WHAT THE TASK ASKS. Print the data exactly as written, line for line, and leave its pictures behind.

Stored data entries.
[Start of section]

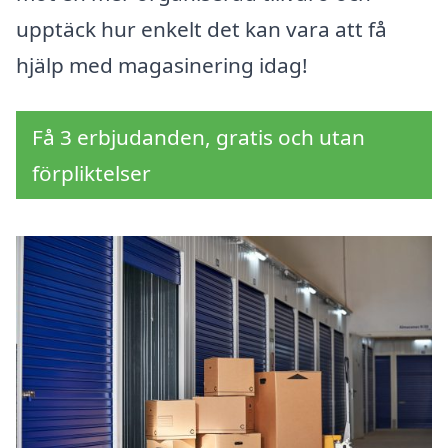
upptäck hur enkelt det kan vara att få
hjälp med magasinering idag!
Få 3 erbjudanden, gratis och utan
förpliktelser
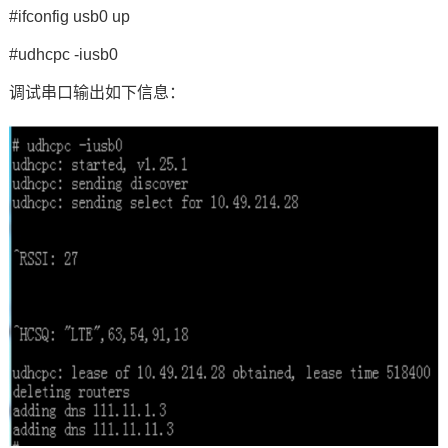
#ifconfig usb0 up
#udhcpc -iusb0
调试串口输出如下信息：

[End of section]

SOLUTION.
upptäck hur enkelt det kan vara att få
hjälp med magasinering idag!
Få 3 erbjudanden, gratis och utan
förpliktelser
#ifconfig usb0 up
#udhcpc -iusb0
调试串口输出如下信息：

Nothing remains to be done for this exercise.